Unterschiedliche Positionen werden vertreten. Ich fühle mich auf der Demo ganz heimisch, da ich einige der Aktivisten schon lange kenne und viele Jahre immer gern über die Aktivitäten lesender Drogenfreunde berichtet hatte.
Ich war sehr geprägt von Die Reise, dem berühmten 68er-Drogenroman von Bernward Vesper. Und es hatte sich dann so ergeben, via Techno in den 90ern, dass ich in diesem Gebiet Fachkompetenz herausgebildet hatte. Dann aber vergessen hatte, etwas Größeres in dem Umfeld zu veröffentlichen. Und dann hatte ich die Lust verloren und mich wieder anderen Themen zugewandt.

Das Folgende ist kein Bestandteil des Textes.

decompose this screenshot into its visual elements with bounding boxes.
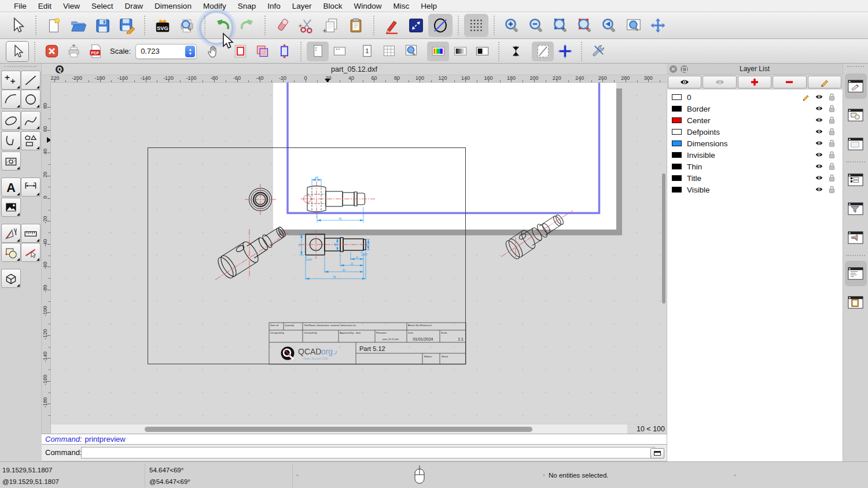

Eine Weile gehe ich neben M. Vor zwanzig Jahren hatte sie mal ein Cannabis-Kochbuch geschrieben, dessen englische (oder tschechische?) Übersetzung auf der Hanfmesse in Prag vor paar Jahren vorgestellt worden war. Wir hatten uns (glaube ich) vor zwanzig Jahren bei dem Schriftsteller Norman Ohler kennengelernt und immer dann wieder am Rande der Hanfparade und zuletzt bei der Einweihung einer Gedenktafel für Rio Reiser vor paar Jahren getroffen.
Sie ist jedenfalls sehr engagiert, aber auch nicht so krampfhaft, eine Generationskollegin, die sich in der Geschichte von Albert Hofmann und später den Haschrebellen bis heute heimisch fühlt, wie sich andere heimisch fühlen in in anderen Geschichten. Traditionen geben Halt, und das Gehen ist schwierig, weil wir Fahrräder dabei haben. Wir reden über die Legalisierungswerbeclips, die Georg Wurth, der Chef des deutschen Hanfverbandes, von der Million drehen ließ, die er bei einer Quizzsendung auf Pro7 gewonnen hatte. Ich mäkele an den Clips rum, sie kamen mir zu klischeehaft vor; M. findet sie sehr gelungen, besonders diesen, und schwärmt von der Clip-Premierenfeier im Kino International.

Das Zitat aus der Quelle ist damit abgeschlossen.